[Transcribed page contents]

☆ ☆ ☆

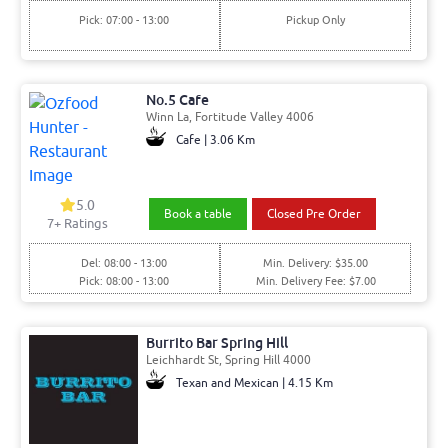
Pick: 07:00 - 13:00
Pickup Only
No.5 Cafe
Winn La, Fortitude Valley 4006
Cafe | 3.06 Km
5.0
Book a table
Closed Pre Order
7+ Ratings
Del: 08:00 - 13:00
Min. Delivery: $35.00
Pick: 08:00 - 13:00
Min. Delivery Fee: $7.00
Burrito Bar Spring Hill
Leichhardt St, Spring Hill 4000
Texan and Mexican | 4.15 Km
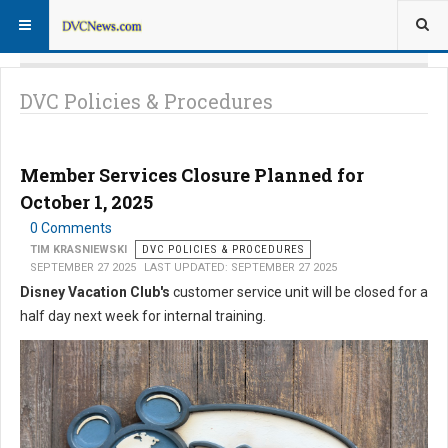
DVC Policies & Procedures
Member Services Closure Planned for
October 1, 2025
0 Comments
TIM KRASNIEWSKI
DVC POLICIES & PROCEDURES
SEPTEMBER 27 2025
LAST UPDATED: SEPTEMBER 27 2025
Disney Vacation Club's
customer service unit will be closed for a
half day next week for internal training.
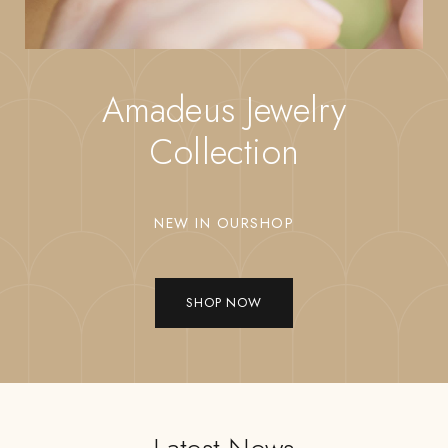
Amadeus Jewelry
Collection
NEW IN OURSHOP
SHOP NOW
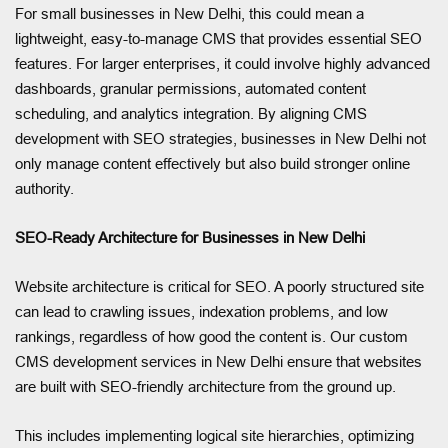
For small businesses in New Delhi, this could mean a
lightweight, easy-to-manage CMS that provides essential SEO
features. For larger enterprises, it could involve highly advanced
dashboards, granular permissions, automated content
scheduling, and analytics integration. By aligning CMS
development with SEO strategies, businesses in New Delhi not
only manage content effectively but also build stronger online
authority.
SEO-Ready Architecture for Businesses in New Delhi
Website architecture is critical for SEO. A poorly structured site
can lead to crawling issues, indexation problems, and low
rankings, regardless of how good the content is. Our custom
CMS development services in New Delhi ensure that websites
are built with SEO-friendly architecture from the ground up.
This includes implementing logical site hierarchies, optimizing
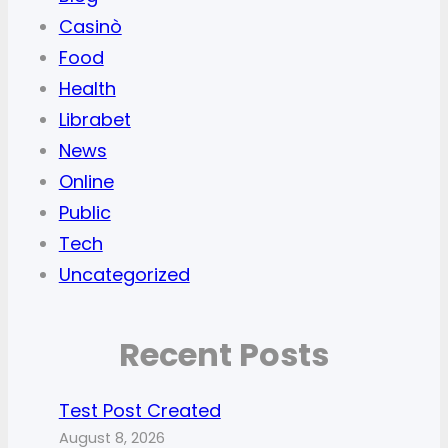
Casinò
Food
Health
Librabet
News
Online
Public
Tech
Uncategorized
Recent Posts
Test Post Created
August 8, 2026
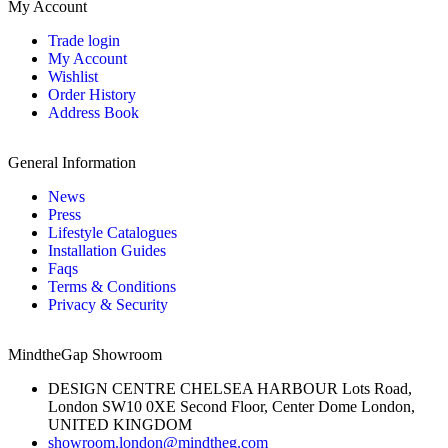
My Account
Trade login
My Account
Wishlist
Order History
Address Book
General Information
News
Press
Lifestyle Catalogues
Installation Guides
Faqs
Terms & Conditions
Privacy & Security
MindtheGap Showroom
DESIGN CENTRE CHELSEA HARBOUR Lots Road,
London SW10 0XE Second Floor, Center Dome London,
UNITED KINGDOM
showroom.london@mindtheg.com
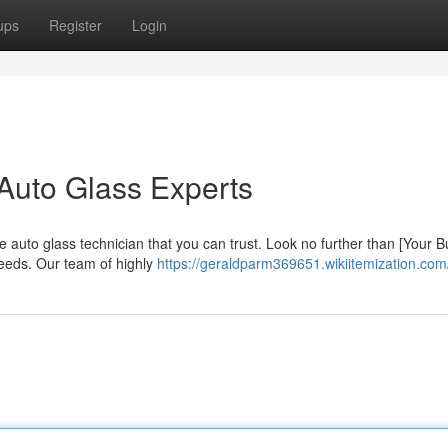
ups
Register
Login
Auto Glass Experts
 auto glass technician that you can trust. Look no further than [Your 
needs. Our team of highly
https://geraldparm369651.wikiitemization.com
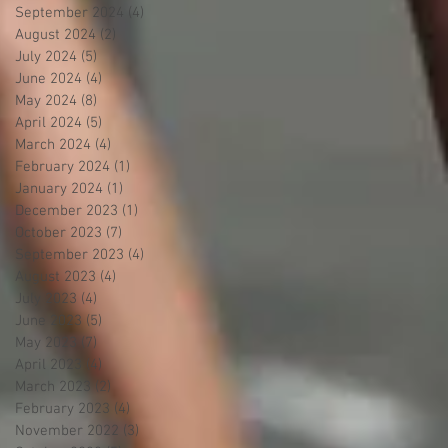
September 2024
(4)
4 posts
August 2024
(2)
2 posts
July 2024
(5)
5 posts
June 2024
(4)
4 posts
May 2024
(8)
8 posts
April 2024
(5)
5 posts
March 2024
(4)
4 posts
February 2024
(1)
1 post
January 2024
(1)
1 post
December 2023
(1)
1 post
October 2023
(7)
7 posts
September 2023
(4)
4 posts
August 2023
(4)
4 posts
July 2023
(4)
4 posts
June 2023
(5)
5 posts
May 2023
(7)
7 posts
April 2023
(4)
4 posts
March 2023
(2)
2 posts
February 2023
(4)
4 posts
November 2022
(3)
3 posts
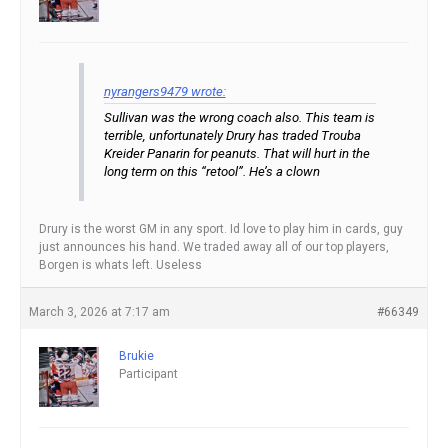
nyrangers9479 wrote:
Sullivan was the wrong coach also. This team is
terrible, unfortunately Drury has traded Trouba
Kreider Panarin for peanuts. That will hurt in the
long term on this “retool”. He’s a clown
Drury is the worst GM in any sport. Id love to play him in cards, guy
just announces his hand. We traded away all of our top players,
Borgen is whats left. Useless
March 3, 2026 at 7:17 am
#66349
Brukie
Participant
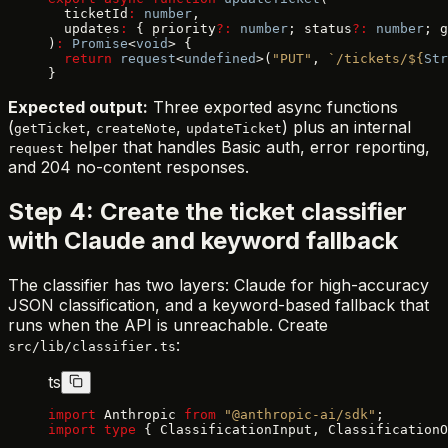
  ticketId
:
 number
,
  updates
:
 { priority
?:
 number
; status
?:
 number
; g
)
:
 Promise
<
void
> {
  return
 request
<
undefined
>(
"PUT"
, 
`/tickets/${
Str
}
Expected output:
Three exported async functions
(
,
,
) plus an internal
getTicket
createNote
updateTicket
helper that handles Basic auth, error reporting,
request
and 204 no-content responses.
Step 4: Create the ticket classifier
with Claude and keyword fallback
The classifier has two layers: Claude for high-accuracy
JSON classification, and a keyword-based fallback that
runs when the API is unreachable. Create
:
src/lib/classifier.ts
ts
import
 Anthropic 
from
 "@anthropic-ai/sdk"
;
import
 type
 { ClassificationInput, ClassificationO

☆ ☆ ☆

# [What to do]
What you hand back should match the entries above exactly, except that no picture appears.

# [Reply to the exercise]
Pick: 07:00 - 13:00
Pickup Only
No.5 Cafe
Winn La, Fortitude Valley 4006
Cafe | 3.06 Km
5.0
Book a table
Closed Pre Order
7+ Ratings
Del: 08:00 - 13:00
Min. Delivery: $35.00
Pick: 08:00 - 13:00
Min. Delivery Fee: $7.00
Burrito Bar Spring Hill
Leichhardt St, Spring Hill 4000
Texan and Mexican | 4.15 Km
DVC Policies & Procedures
Member Services Closure Planned for
October 1, 2025
0 Comments
TIM KRASNIEWSKI
DVC POLICIES & PROCEDURES
SEPTEMBER 27 2025
LAST UPDATED: SEPTEMBER 27 2025
Disney Vacation Club's
customer service unit will be closed for a
half day next week for internal training.
Amadeus Jewelry
Collection
NEW IN OURSHOP
SHOP NOW
For small businesses in New Delhi, this could mean a
lightweight, easy-to-manage CMS that provides essential SEO
features. For larger enterprises, it could involve highly advanced
dashboards, granular permissions, automated content
scheduling, and analytics integration. By aligning CMS
development with SEO strategies, businesses in New Delhi not
only manage content effectively but also build stronger online
authority.
SEO-Ready Architecture for Businesses in New Delhi
Website architecture is critical for SEO. A poorly structured site
can lead to crawling issues, indexation problems, and low
rankings, regardless of how good the content is. Our custom
CMS development services in New Delhi ensure that websites
are built with SEO-friendly architecture from the ground up.
This includes implementing logical site hierarchies, optimizing
Casinò
Food
Health
Librabet
News
Online
Public
Tech
Uncategorized
Recent Posts
Test Post Created
August 8, 2026
My Account
Trade login
My Account
Wishlist
Order History
Address Book
General Information
News
Press
Lifestyle Catalogues
Installation Guides
Faqs
Terms & Conditions
Privacy & Security
MindtheGap Showroom
DESIGN CENTRE CHELSEA HARBOUR Lots Road,
London SW10 0XE Second Floor, Center Dome London,
UNITED KINGDOM
showroom.london@mindtheg.com
ups
Register
Login
Auto Glass Experts
 auto glass technician that you can trust. Look no further than [Your 
needs. Our team of highly
https://geraldparm369651.wikiitemization.com
September 2024
(4)
4 posts
August 2024
(2)
2 posts
July 2024
(5)
5 posts
June 2024
(4)
4 posts
May 2024
(8)
8 posts
April 2024
(5)
5 posts
March 2024
(4)
4 posts
February 2024
(1)
1 post
January 2024
(1)
1 post
December 2023
(1)
1 post
October 2023
(7)
7 posts
September 2023
(4)
4 posts
August 2023
(4)
4 posts
July 2023
(4)
4 posts
June 2023
(5)
5 posts
May 2023
(7)
7 posts
April 2023
(4)
4 posts
March 2023
(2)
2 posts
February 2023
(4)
4 posts
November 2022
(3)
3 posts
nyrangers9479 wrote:
Sullivan was the wrong coach also. This team is
terrible, unfortunately Drury has traded Trouba
Kreider Panarin for peanuts. That will hurt in the
long term on this “retool”. He’s a clown
Drury is the worst GM in any sport. Id love to play him in cards, guy
just announces his hand. We traded away all of our top players,
Borgen is whats left. Useless
March 3, 2026 at 7:17 am
#66349
Brukie
Participant
  ticketId
:
 number
,
  updates
:
 { priority
?:
 number
; status
?:
 number
; g
)
:
 Promise
<
void
> {
  return
 request
<
undefined
>(
"PUT"
, 
`/tickets/${
Str
}
Expected output:
Three exported async functions
(
,
,
) plus an internal
getTicket
createNote
updateTicket
helper that handles Basic auth, error reporting,
request
and 204 no-content responses.
Step 4: Create the ticket classifier
with Claude and keyword fallback
The classifier has two layers: Claude for high-accuracy
JSON classification, and a keyword-based fallback that
runs when the API is unreachable. Create
:
src/lib/classifier.ts
ts
import
 Anthropic 
from
 "@anthropic-ai/sdk"
;
import
 type
 { ClassificationInput, ClassificationO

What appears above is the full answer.